• Work to complete
Beginning with the first entry, set down each one exactly as shown.
# # # # # # #
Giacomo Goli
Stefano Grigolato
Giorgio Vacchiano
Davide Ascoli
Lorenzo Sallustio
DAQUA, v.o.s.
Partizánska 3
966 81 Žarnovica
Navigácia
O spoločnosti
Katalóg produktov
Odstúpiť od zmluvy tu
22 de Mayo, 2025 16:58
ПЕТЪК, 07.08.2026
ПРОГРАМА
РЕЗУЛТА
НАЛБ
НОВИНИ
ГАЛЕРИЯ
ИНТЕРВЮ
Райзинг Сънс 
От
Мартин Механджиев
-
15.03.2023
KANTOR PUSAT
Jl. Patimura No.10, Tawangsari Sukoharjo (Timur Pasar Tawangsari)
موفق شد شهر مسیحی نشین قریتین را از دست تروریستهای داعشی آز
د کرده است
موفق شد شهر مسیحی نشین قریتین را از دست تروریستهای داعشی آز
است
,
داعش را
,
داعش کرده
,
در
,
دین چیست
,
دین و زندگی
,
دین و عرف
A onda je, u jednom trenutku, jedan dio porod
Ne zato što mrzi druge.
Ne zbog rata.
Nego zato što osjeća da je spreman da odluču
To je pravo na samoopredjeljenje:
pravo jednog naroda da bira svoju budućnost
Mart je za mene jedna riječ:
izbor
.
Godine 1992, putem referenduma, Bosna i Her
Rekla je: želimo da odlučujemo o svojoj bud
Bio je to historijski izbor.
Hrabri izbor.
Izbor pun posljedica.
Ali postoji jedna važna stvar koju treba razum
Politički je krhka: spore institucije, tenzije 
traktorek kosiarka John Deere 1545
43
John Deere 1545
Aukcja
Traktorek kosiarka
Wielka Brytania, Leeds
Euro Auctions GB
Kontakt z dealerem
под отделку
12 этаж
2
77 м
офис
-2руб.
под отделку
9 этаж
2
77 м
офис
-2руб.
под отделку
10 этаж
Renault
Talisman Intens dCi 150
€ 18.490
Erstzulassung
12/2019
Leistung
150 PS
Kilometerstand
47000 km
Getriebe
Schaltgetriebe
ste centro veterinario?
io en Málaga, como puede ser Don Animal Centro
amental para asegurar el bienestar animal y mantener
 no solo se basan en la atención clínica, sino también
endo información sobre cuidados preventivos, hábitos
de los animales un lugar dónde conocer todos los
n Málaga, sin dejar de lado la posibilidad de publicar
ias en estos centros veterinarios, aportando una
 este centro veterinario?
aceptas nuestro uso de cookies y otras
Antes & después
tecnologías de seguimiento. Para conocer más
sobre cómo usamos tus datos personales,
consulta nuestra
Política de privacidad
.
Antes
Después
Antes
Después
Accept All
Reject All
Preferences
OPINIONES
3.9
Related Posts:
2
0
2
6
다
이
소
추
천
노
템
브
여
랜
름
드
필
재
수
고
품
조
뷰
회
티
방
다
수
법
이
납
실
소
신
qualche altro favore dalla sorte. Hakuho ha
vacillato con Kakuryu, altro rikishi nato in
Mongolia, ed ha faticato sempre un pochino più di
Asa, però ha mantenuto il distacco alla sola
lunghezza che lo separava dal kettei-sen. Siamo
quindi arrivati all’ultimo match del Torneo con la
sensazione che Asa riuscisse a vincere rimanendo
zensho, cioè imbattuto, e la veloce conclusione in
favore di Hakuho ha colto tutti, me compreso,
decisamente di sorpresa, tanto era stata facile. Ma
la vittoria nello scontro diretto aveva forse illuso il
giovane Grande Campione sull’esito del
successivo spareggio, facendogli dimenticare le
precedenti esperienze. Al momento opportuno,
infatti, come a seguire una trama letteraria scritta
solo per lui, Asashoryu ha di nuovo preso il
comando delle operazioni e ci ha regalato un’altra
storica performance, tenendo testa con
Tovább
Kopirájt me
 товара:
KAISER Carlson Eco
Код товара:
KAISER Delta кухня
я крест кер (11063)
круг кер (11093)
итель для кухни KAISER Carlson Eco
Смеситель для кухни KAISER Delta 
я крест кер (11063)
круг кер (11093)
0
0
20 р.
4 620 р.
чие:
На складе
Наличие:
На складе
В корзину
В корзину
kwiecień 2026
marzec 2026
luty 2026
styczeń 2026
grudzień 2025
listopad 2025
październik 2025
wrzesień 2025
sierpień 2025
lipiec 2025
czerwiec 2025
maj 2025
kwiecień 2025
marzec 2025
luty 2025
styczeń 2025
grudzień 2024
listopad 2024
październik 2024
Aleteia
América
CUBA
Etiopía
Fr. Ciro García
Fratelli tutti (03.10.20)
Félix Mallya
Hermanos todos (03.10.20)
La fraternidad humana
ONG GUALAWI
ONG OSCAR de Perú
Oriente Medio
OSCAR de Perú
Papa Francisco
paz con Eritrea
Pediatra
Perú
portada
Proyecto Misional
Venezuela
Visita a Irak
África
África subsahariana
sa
# # # # # # #
• Response to this exercise
Giacomo Goli
Stefano Grigolato
Giorgio Vacchiano
Davide Ascoli
Lorenzo Sallustio
DAQUA, v.o.s.
Partizánska 3
966 81 Žarnovica
Navigácia
O spoločnosti
Katalóg produktov
Odstúpiť od zmluvy tu
22 de Mayo, 2025 16:58
ПЕТЪК, 07.08.2026
ПРОГРАМА
РЕЗУЛТА
НАЛБ
НОВИНИ
ГАЛЕРИЯ
ИНТЕРВЮ
Райзинг Сънс 
От
Мартин Механджиев
-
15.03.2023
KANTOR PUSAT
Jl. Patimura No.10, Tawangsari Sukoharjo (Timur Pasar Tawangsari)
موفق شد شهر مسیحی نشین قریتین را از دست تروریستهای داعشی آز
د کرده است
موفق شد شهر مسیحی نشین قریتین را از دست تروریستهای داعشی آز
است
,
داعش را
,
داعش کرده
,
در
,
دین چیست
,
دین و زندگی
,
دین و عرف
A onda je, u jednom trenutku, jedan dio porod
Ne zato što mrzi druge.
Ne zbog rata.
Nego zato što osjeća da je spreman da odluču
To je pravo na samoopredjeljenje:
pravo jednog naroda da bira svoju budućnost
Mart je za mene jedna riječ:
izbor
.
Godine 1992, putem referenduma, Bosna i Her
Rekla je: želimo da odlučujemo o svojoj bud
Bio je to historijski izbor.
Hrabri izbor.
Izbor pun posljedica.
Ali postoji jedna važna stvar koju treba razum
Politički je krhka: spore institucije, tenzije 
traktorek kosiarka John Deere 1545
43
John Deere 1545
Aukcja
Traktorek kosiarka
Wielka Brytania, Leeds
Euro Auctions GB
Kontakt z dealerem
под отделку
12 этаж
2
77 м
офис
-2руб.
под отделку
9 этаж
2
77 м
офис
-2руб.
под отделку
10 этаж
Renault
Talisman Intens dCi 150
€ 18.490
Erstzulassung
12/2019
Leistung
150 PS
Kilometerstand
47000 km
Getriebe
Schaltgetriebe
ste centro veterinario?
io en Málaga, como puede ser Don Animal Centro
amental para asegurar el bienestar animal y mantener
 no solo se basan en la atención clínica, sino también
endo información sobre cuidados preventivos, hábitos
de los animales un lugar dónde conocer todos los
n Málaga, sin dejar de lado la posibilidad de publicar
ias en estos centros veterinarios, aportando una
 este centro veterinario?
aceptas nuestro uso de cookies y otras
Antes & después
tecnologías de seguimiento. Para conocer más
sobre cómo usamos tus datos personales,
consulta nuestra
Política de privacidad
.
Antes
Después
Antes
Después
Accept All
Reject All
Preferences
OPINIONES
3.9
Related Posts:
2
0
2
6
다
이
소
추
천
노
템
브
여
랜
름
드
필
재
수
고
품
조
뷰
회
티
방
다
수
법
이
납
실
소
신
qualche altro favore dalla sorte. Hakuho ha
vacillato con Kakuryu, altro rikishi nato in
Mongolia, ed ha faticato sempre un pochino più di
Asa, però ha mantenuto il distacco alla sola
lunghezza che lo separava dal kettei-sen. Siamo
quindi arrivati all’ultimo match del Torneo con la
sensazione che Asa riuscisse a vincere rimanendo
zensho, cioè imbattuto, e la veloce conclusione in
favore di Hakuho ha colto tutti, me compreso,
decisamente di sorpresa, tanto era stata facile. Ma
la vittoria nello scontro diretto aveva forse illuso il
giovane Grande Campione sull’esito del
successivo spareggio, facendogli dimenticare le
precedenti esperienze. Al momento opportuno,
infatti, come a seguire una trama letteraria scritta
solo per lui, Asashoryu ha di nuovo preso il
comando delle operazioni e ci ha regalato un’altra
storica performance, tenendo testa con
Tovább
Kopirájt me
 товара:
KAISER Carlson Eco
Код товара:
KAISER Delta кухня
я крест кер (11063)
круг кер (11093)
итель для кухни KAISER Carlson Eco
Смеситель для кухни KAISER Delta 
я крест кер (11063)
круг кер (11093)
0
0
20 р.
4 620 р.
чие:
На складе
Наличие:
На складе
В корзину
В корзину
kwiecień 2026
marzec 2026
luty 2026
styczeń 2026
grudzień 2025
listopad 2025
październik 2025
wrzesień 2025
sierpień 2025
lipiec 2025
czerwiec 2025
maj 2025
kwiecień 2025
marzec 2025
luty 2025
styczeń 2025
grudzień 2024
listopad 2024
październik 2024
Aleteia
América
CUBA
Etiopía
Fr. Ciro García
Fratelli tutti (03.10.20)
Félix Mallya
Hermanos todos (03.10.20)
La fraternidad humana
ONG GUALAWI
ONG OSCAR de Perú
Oriente Medio
OSCAR de Perú
Papa Francisco
paz con Eritrea
Pediatra
Perú
portada
Proyecto Misional
Venezuela
Visita a Irak
África
África subsahariana
sa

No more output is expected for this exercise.